Stored items:
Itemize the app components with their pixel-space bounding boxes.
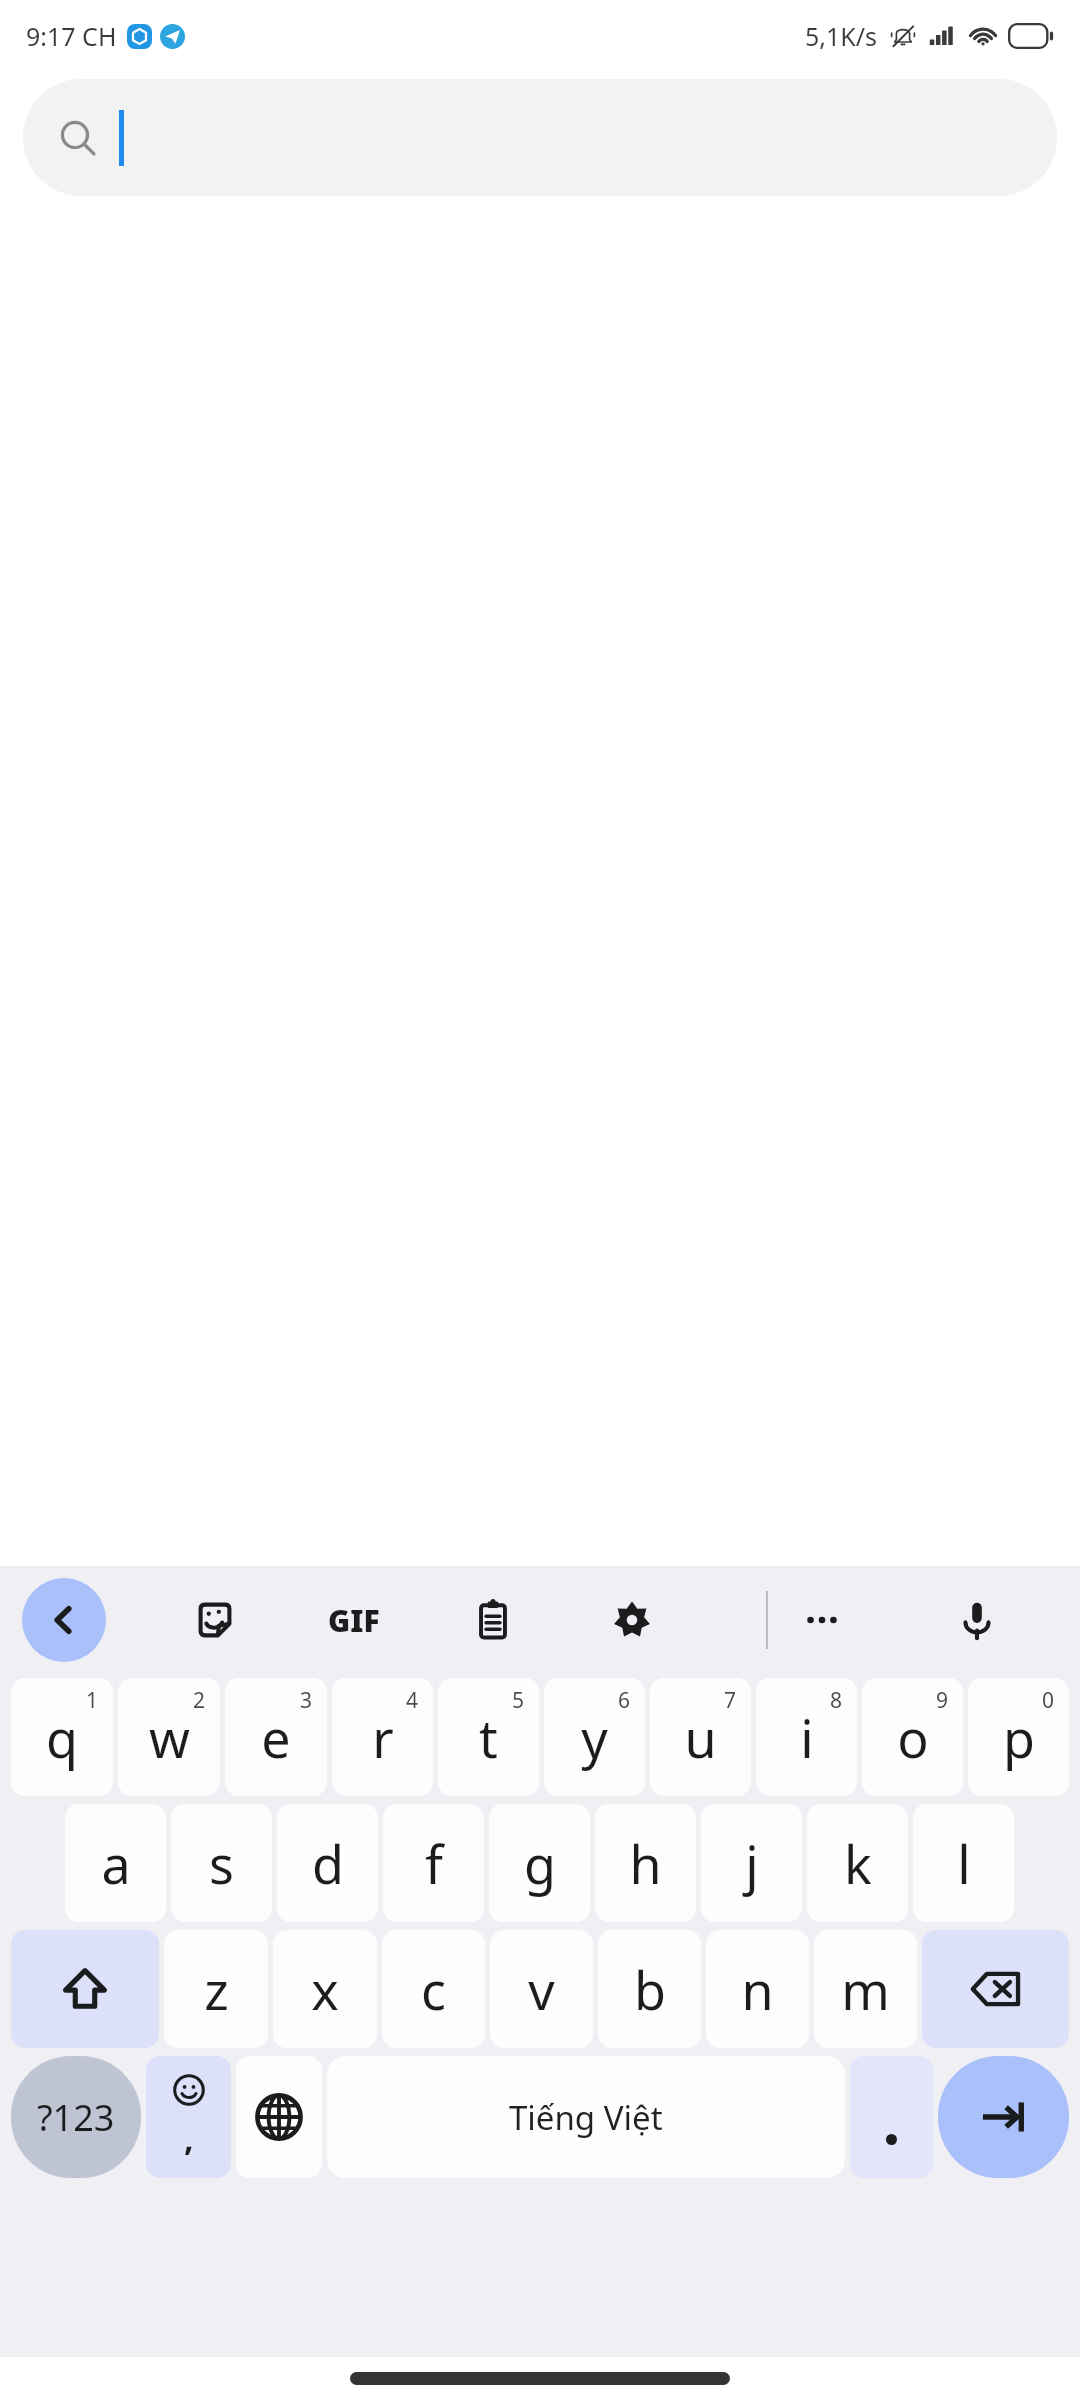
staticText: l <box>957 1828 971 1899</box>
button[interactable]: o <box>862 1678 963 1796</box>
button[interactable]: i <box>756 1678 857 1796</box>
button[interactable]: Backspace <box>922 1930 1069 2048</box>
staticText: , <box>184 2115 194 2161</box>
staticText: Tiếng Việt <box>509 2095 663 2140</box>
staticText: 3 <box>300 1686 313 1715</box>
staticText: w <box>149 1702 190 1773</box>
button[interactable]: GIF <box>314 1580 394 1660</box>
staticText: x <box>311 1954 339 2025</box>
button[interactable]: u <box>650 1678 751 1796</box>
button[interactable]: d <box>277 1804 378 1922</box>
staticText: p <box>1003 1702 1035 1773</box>
staticText: z <box>204 1954 229 2025</box>
button[interactable]: p <box>968 1678 1069 1796</box>
button[interactable]: Shift <box>11 1930 159 2048</box>
button[interactable]: m <box>814 1930 917 2048</box>
staticText: e <box>261 1702 291 1773</box>
button[interactable]: r <box>332 1678 433 1796</box>
staticText: 9:17 CH <box>26 19 117 53</box>
button[interactable]: j <box>701 1804 802 1922</box>
button[interactable]: h <box>595 1804 696 1922</box>
staticText: y <box>581 1702 608 1773</box>
staticText: 5,1K/s <box>805 19 878 53</box>
staticText: u <box>684 1702 717 1773</box>
button[interactable]: b <box>598 1930 701 2048</box>
button[interactable]: t <box>438 1678 539 1796</box>
staticText: GIF <box>328 1600 380 1641</box>
button[interactable]: n <box>706 1930 809 2048</box>
button[interactable]: Tiếng Việt <box>327 2056 845 2178</box>
staticText: 9 <box>936 1686 949 1715</box>
staticText: 4 <box>406 1686 419 1715</box>
staticText: f <box>425 1828 443 1899</box>
staticText: c <box>421 1954 446 2025</box>
staticText: o <box>897 1702 929 1773</box>
button[interactable]: e <box>225 1678 327 1796</box>
staticText: a <box>101 1828 131 1899</box>
button[interactable]: v <box>490 1930 593 2048</box>
button[interactable]: Emoji and comma <box>146 2056 231 2178</box>
staticText: m <box>841 1954 890 2025</box>
button[interactable]: More options <box>782 1580 862 1660</box>
staticText: ?123 <box>37 2093 115 2142</box>
button[interactable]: Close keyboard toolbar <box>22 1578 106 1662</box>
button[interactable]: ?123 <box>11 2056 141 2178</box>
staticText: 7 <box>724 1686 737 1715</box>
button[interactable]: a <box>65 1804 166 1922</box>
button[interactable]: c <box>382 1930 485 2048</box>
button[interactable]: Voice input <box>937 1580 1017 1660</box>
staticText: q <box>46 1702 78 1773</box>
staticText: i <box>800 1702 814 1773</box>
button[interactable]: Stickers <box>175 1580 255 1660</box>
button[interactable]: f <box>383 1804 484 1922</box>
button[interactable]: g <box>489 1804 590 1922</box>
button[interactable]: Enter <box>938 2056 1069 2178</box>
staticText: j <box>745 1828 759 1899</box>
staticText: 0 <box>1042 1686 1055 1715</box>
staticText: g <box>524 1828 556 1899</box>
staticText: 2 <box>193 1686 206 1715</box>
button[interactable]: y <box>544 1678 645 1796</box>
button[interactable]: k <box>807 1804 908 1922</box>
staticText: v <box>528 1954 555 2025</box>
button[interactable]: Period <box>850 2056 933 2178</box>
button[interactable]: s <box>171 1804 272 1922</box>
staticText: h <box>629 1828 662 1899</box>
staticText: 5 <box>512 1686 525 1715</box>
button[interactable]: x <box>273 1930 377 2048</box>
staticText: s <box>209 1828 234 1899</box>
button[interactable]: Change language <box>236 2056 322 2178</box>
staticText: t <box>479 1702 498 1773</box>
staticText: k <box>844 1828 872 1899</box>
button[interactable]: w <box>118 1678 220 1796</box>
staticText: 6 <box>618 1686 631 1715</box>
button[interactable] <box>23 79 1057 196</box>
staticText: r <box>372 1702 394 1773</box>
button[interactable]: z <box>164 1930 268 2048</box>
staticText: 1 <box>86 1686 99 1715</box>
button[interactable]: Settings <box>592 1580 672 1660</box>
staticText: 8 <box>830 1686 843 1715</box>
button[interactable]: Clipboard <box>453 1580 533 1660</box>
staticText: d <box>312 1828 344 1899</box>
staticText: n <box>741 1954 774 2025</box>
staticText: b <box>634 1954 666 2025</box>
button[interactable]: q <box>11 1678 113 1796</box>
button[interactable]: l <box>913 1804 1014 1922</box>
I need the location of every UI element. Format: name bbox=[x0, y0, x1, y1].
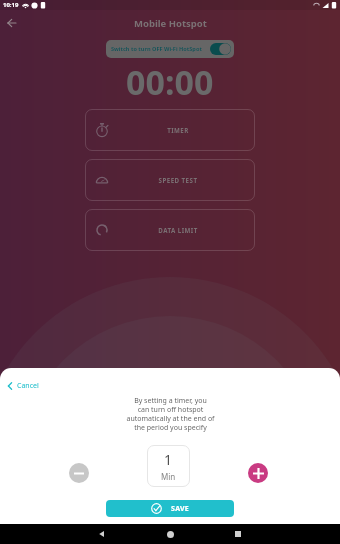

= Try it =
Exactly as they stand, the entries must be written out again, pictures excluded.

= Reply =
Itemize the app components with their pixel-space bounding boxes.
staticText: l <box>957 1828 971 1899</box>
button[interactable]: o <box>862 1678 963 1796</box>
button[interactable]: i <box>756 1678 857 1796</box>
button[interactable]: Backspace <box>922 1930 1069 2048</box>
staticText: , <box>184 2115 194 2161</box>
staticText: Tiếng Việt <box>509 2095 663 2140</box>
staticText: 3 <box>300 1686 313 1715</box>
staticText: w <box>149 1702 190 1773</box>
button[interactable]: GIF <box>314 1580 394 1660</box>
staticText: x <box>311 1954 339 2025</box>
button[interactable]: u <box>650 1678 751 1796</box>
button[interactable]: d <box>277 1804 378 1922</box>
staticText: p <box>1003 1702 1035 1773</box>
staticText: z <box>204 1954 229 2025</box>
button[interactable]: p <box>968 1678 1069 1796</box>
button[interactable]: Shift <box>11 1930 159 2048</box>
button[interactable]: m <box>814 1930 917 2048</box>
staticText: e <box>261 1702 291 1773</box>
button[interactable]: r <box>332 1678 433 1796</box>
staticText: 9:17 CH <box>26 19 117 53</box>
button[interactable]: j <box>701 1804 802 1922</box>
button[interactable]: h <box>595 1804 696 1922</box>
staticText: y <box>581 1702 608 1773</box>
staticText: 5,1K/s <box>805 19 878 53</box>
staticText: u <box>684 1702 717 1773</box>
button[interactable]: b <box>598 1930 701 2048</box>
button[interactable]: t <box>438 1678 539 1796</box>
staticText: GIF <box>328 1600 380 1641</box>
button[interactable]: n <box>706 1930 809 2048</box>
button[interactable]: Tiếng Việt <box>327 2056 845 2178</box>
staticText: 9 <box>936 1686 949 1715</box>
staticText: 4 <box>406 1686 419 1715</box>
staticText: f <box>425 1828 443 1899</box>
staticText: c <box>421 1954 446 2025</box>
staticText: o <box>897 1702 929 1773</box>
button[interactable]: e <box>225 1678 327 1796</box>
staticText: a <box>101 1828 131 1899</box>
button[interactable]: v <box>490 1930 593 2048</box>
button[interactable]: Emoji and comma <box>146 2056 231 2178</box>
staticText: m <box>841 1954 890 2025</box>
button[interactable]: More options <box>782 1580 862 1660</box>
staticText: ?123 <box>37 2093 115 2142</box>
button[interactable]: Close keyboard toolbar <box>22 1578 106 1662</box>
button[interactable]: ?123 <box>11 2056 141 2178</box>
staticText: 7 <box>724 1686 737 1715</box>
button[interactable]: a <box>65 1804 166 1922</box>
button[interactable]: c <box>382 1930 485 2048</box>
button[interactable]: Voice input <box>937 1580 1017 1660</box>
staticText: q <box>46 1702 78 1773</box>
staticText: i <box>800 1702 814 1773</box>
button[interactable]: Stickers <box>175 1580 255 1660</box>
button[interactable]: f <box>383 1804 484 1922</box>
button[interactable]: g <box>489 1804 590 1922</box>
button[interactable]: Enter <box>938 2056 1069 2178</box>
staticText: j <box>745 1828 759 1899</box>
staticText: 0 <box>1042 1686 1055 1715</box>
staticText: g <box>524 1828 556 1899</box>
staticText: 2 <box>193 1686 206 1715</box>
button[interactable]: y <box>544 1678 645 1796</box>
button[interactable]: k <box>807 1804 908 1922</box>
staticText: v <box>528 1954 555 2025</box>
button[interactable]: Period <box>850 2056 933 2178</box>
button[interactable]: s <box>171 1804 272 1922</box>
staticText: h <box>629 1828 662 1899</box>
staticText: 5 <box>512 1686 525 1715</box>
button[interactable]: x <box>273 1930 377 2048</box>
staticText: s <box>209 1828 234 1899</box>
button[interactable]: Change language <box>236 2056 322 2178</box>
staticText: t <box>479 1702 498 1773</box>
staticText: k <box>844 1828 872 1899</box>
button[interactable]: w <box>118 1678 220 1796</box>
staticText: 6 <box>618 1686 631 1715</box>
button[interactable] <box>23 79 1057 196</box>
staticText: r <box>372 1702 394 1773</box>
button[interactable]: z <box>164 1930 268 2048</box>
staticText: 1 <box>86 1686 99 1715</box>
button[interactable]: Settings <box>592 1580 672 1660</box>
staticText: 8 <box>830 1686 843 1715</box>
button[interactable]: Clipboard <box>453 1580 533 1660</box>
staticText: d <box>312 1828 344 1899</box>
staticText: n <box>741 1954 774 2025</box>
staticText: b <box>634 1954 666 2025</box>
button[interactable]: q <box>11 1678 113 1796</box>
button[interactable]: l <box>913 1804 1014 1922</box>
I need the location of every UI element. Format: name bbox=[x0, y0, x1, y1].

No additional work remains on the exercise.